'ITE across Climate Beliefs using SASSY - June 2021' (AsPredicted #67,333)
Author(s) This pre-registration is currently anonymous to enable blind peer-review. It has 2 authors.
Pre-registered on 2021/05/31 20:29 (PT)
1) Have any data been collected for this study already? No, no data have been collected for this study yet.
2) What's the main question being asked or hypothesis being tested in this study? People rate repeated, more familiar claims as more true than claims they see for the first time, a phenomenon known as the illusory truth effect (ITE; meta-analysis: Dechene, Stahl, Hansen, & Wanke, 2010). While many studies have examined this phenomenon, to our knowledge there is a lack of studies testing the truth effect with controversial claims, though social psychology literatures have shown that underlying beliefs are an important factor in truth reasoning and judgment (e.g., Strickland, Taber, & Lodge, 2011; Oyserman, 2011). For instance, information that is inconsistent with one's own beliefs are processed with a disconfirmation bias, demonstrated through longer reading time and formation of more counterarguments (Taber et al., 2009; Erisen, Redlawsk, & Erisen, 2017).

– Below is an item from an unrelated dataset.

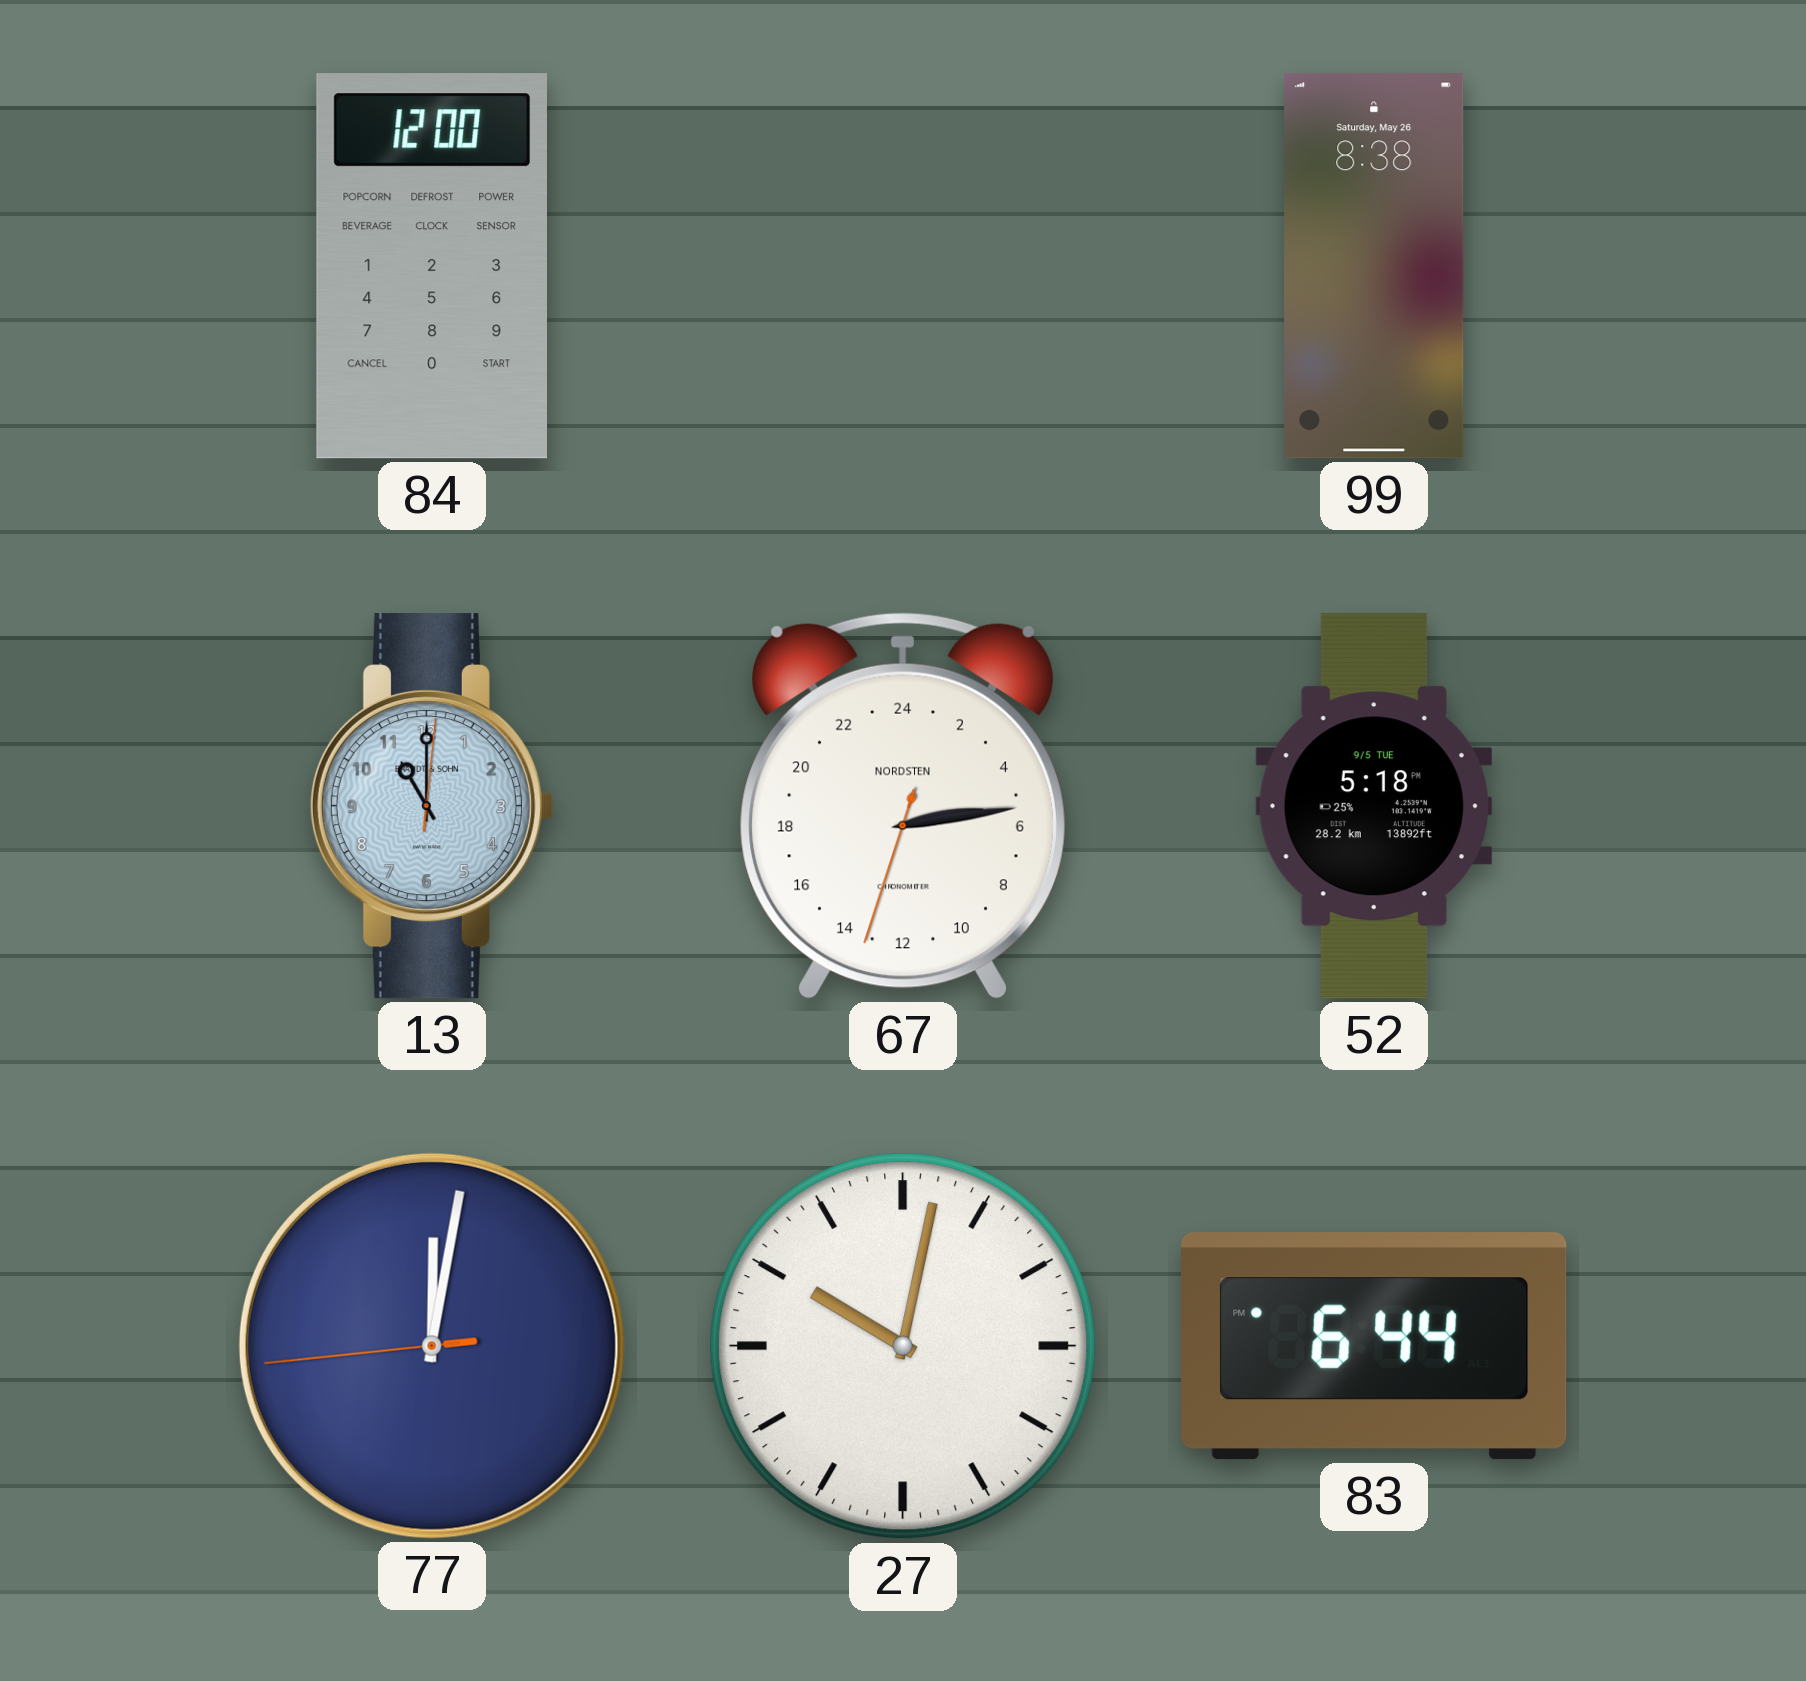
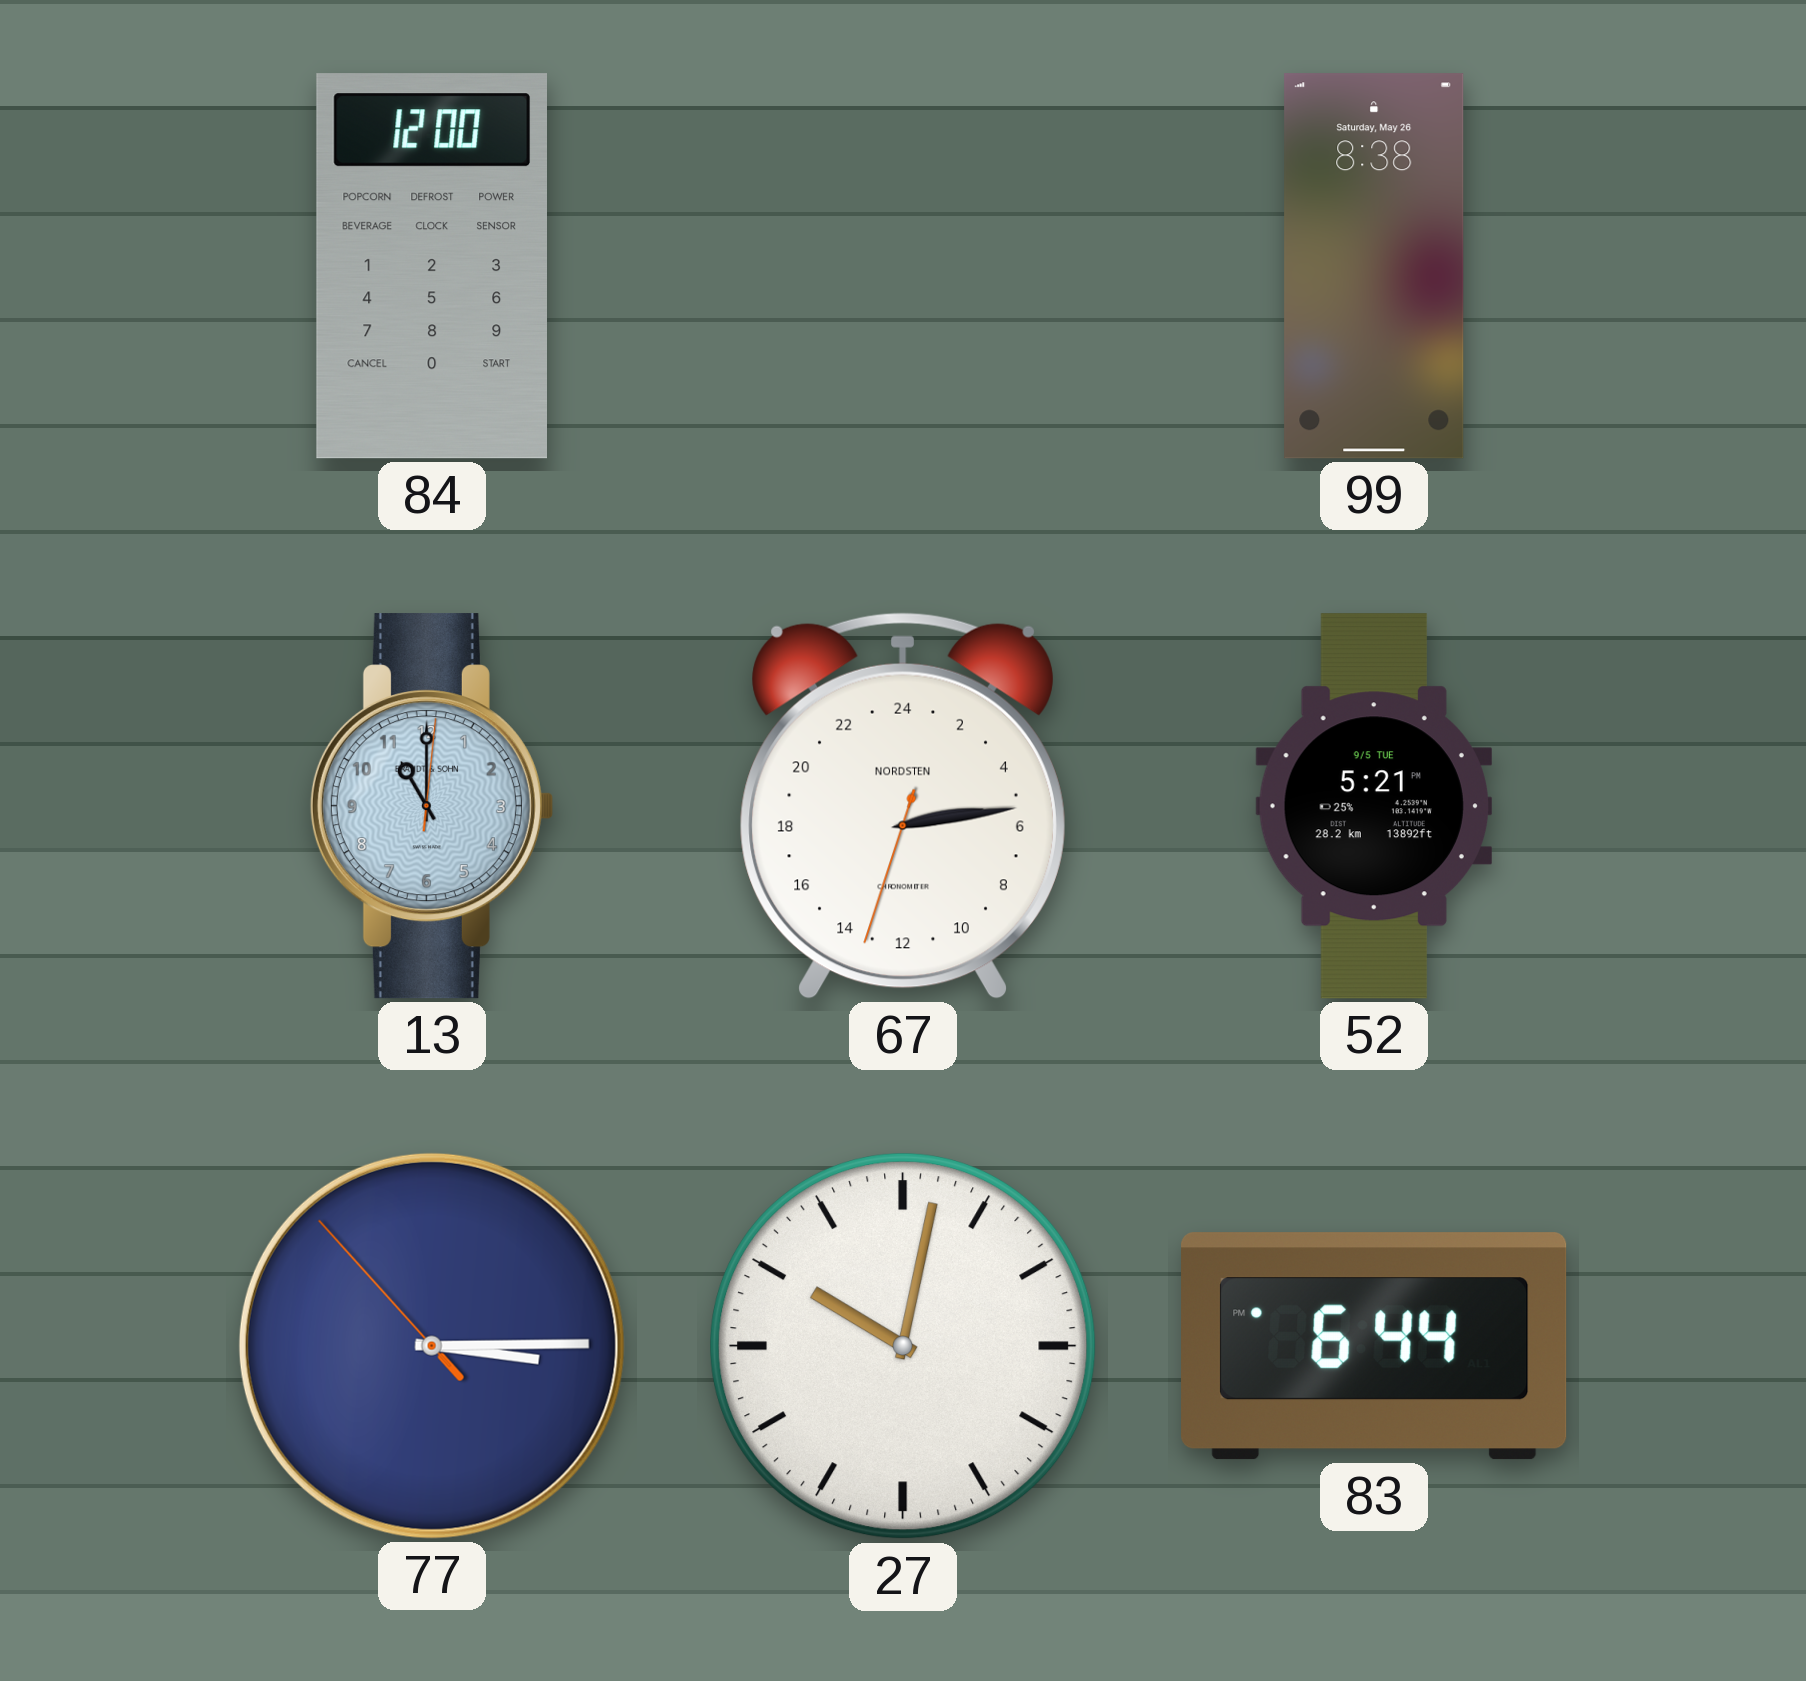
52: 5:18 -> 5:21
77: 12:01 -> 3:14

We examine susceptibility to the truth effect in the context of belief consistency by using claims related to climate change. In particular, we use piloted claims supporting the beliefs of a climate scientist (scientist claims), supporting the belief of a climate science skeptic (skeptic claims), and neutral weather claims. Belief consistency is determined by measuring level of belief in climate science prior to participating in the ITE component of the study.

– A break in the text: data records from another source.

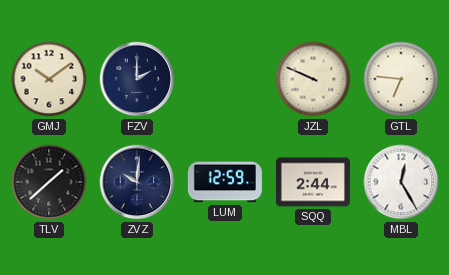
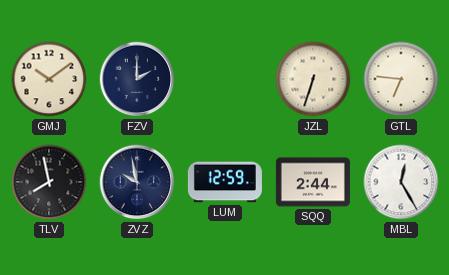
JZL: 9:49 -> 6:33
TLV: 1:38 -> 7:58
ZVZ: 10:01 -> 9:58
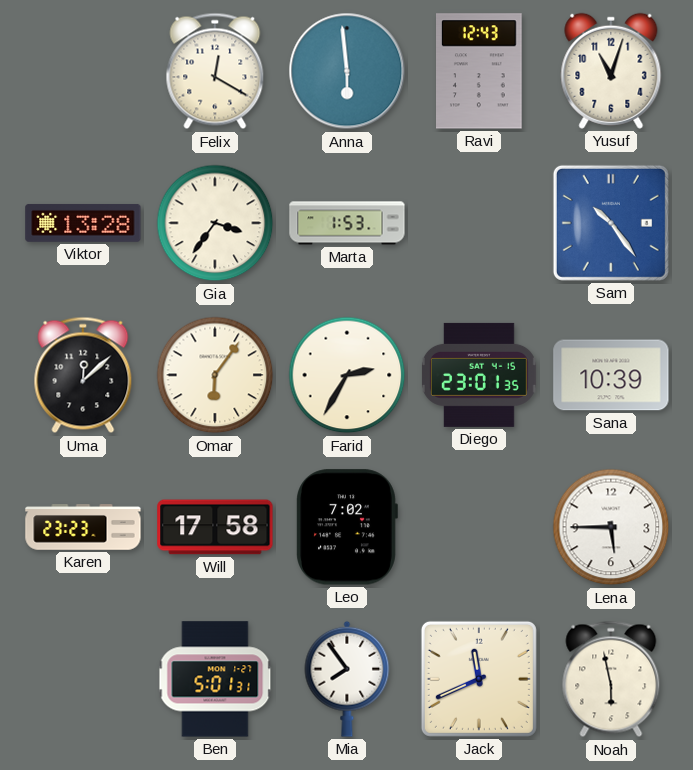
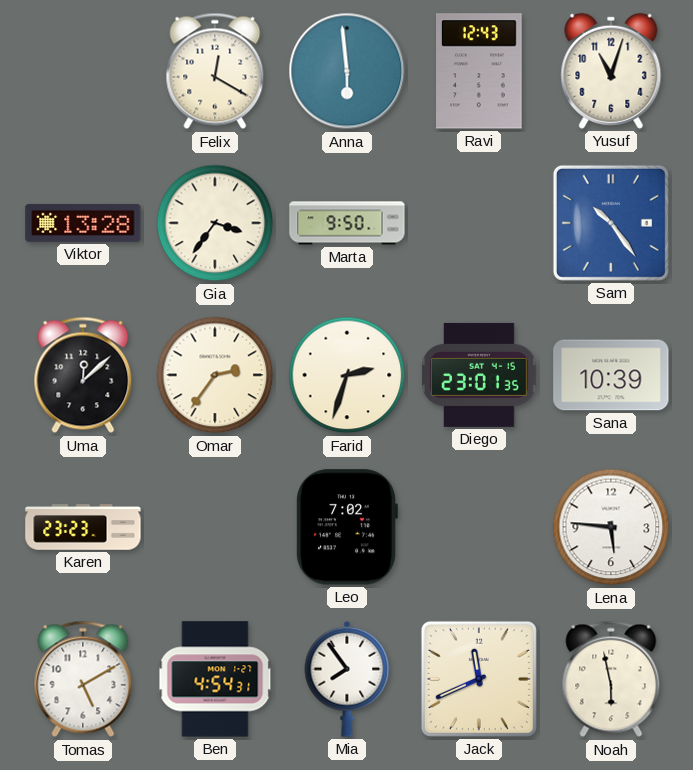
Marta: 1:53 -> 9:50
Omar: 6:06 -> 2:36
Farid: 2:35 -> 2:33
Will: 17:58 -> none
Lena: 5:45 -> 5:46
Tomas: none -> 5:10
Ben: 5:01 -> 4:54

Our key research question is whether claims inconsistent with our own beliefs will be less susceptible to the effects of repetition. It is hypothesised that, relative to claims that are consistent with our own beliefs, claims inconsistent with our own beliefs will be related to a decreased truth effect, as well as a longer reaction time.
3) Describe the key dependent variable(s) specifying how they will be measured. The key dependent variable is mean truth ratings on a 6-point scale from Definitely True to Definitely False. We will also collect reaction time at test for each claim.
4) How many and which conditions will participants be assigned to? This is a 2 (claim familiarity: old or new) x 2 (claim type: skeptic or scientist) fully within-subjects design. We will use climate science endorsement as a continuous or categorical (between-subjects) variable in examining the variability in the ITE by claim and climate science beliefs/attitudes.
5) Specify exactly which analyses you will conduct to examine the main question/hypothesis. We will analyse which factors influence truth ratings in a linear mixed model which considers the inputs of claim type, claim familiarity, participant, climate science endorsement, and interactions between these factors.
We will also analyse how reaction time is predicted by the above factors.
6) Describe exactly how outliers will be defined and handled, and your precise rule(s) for excluding observations. We will exclude answers from people who have said yes to searching for answers online (for the test phase). We will also exclude submissions that fail the bot check, and submissions with identical answers in the testing phase (e.g. all true).
7) How many observations will be collected or what will determine sample size? No need to justify decision, but be precise about exactly how the number will be determined. We will post 200 HITs on MTurk.
8) Anything else you would like to pre-register? (e.g., secondary analyses, variables collected for exploratory purposes, unusual analyses planned?) - We plan to use the Six Americas scale to represent the climate science endorsement factor in the main LMM analysis. Alternatively, we may use this scale in combination with the previous belief scales to represent climate science endorsement.
- We plan to run the main LMM while also including weather claims (our seemingly innocuous filler items).
- We will also include an exploratory measure of individual variation in chronic trust, and plan to run the LMM with chronic trust included.
- We may also consider an analysis considering upper and lower quartiles of the belief in climate science measure.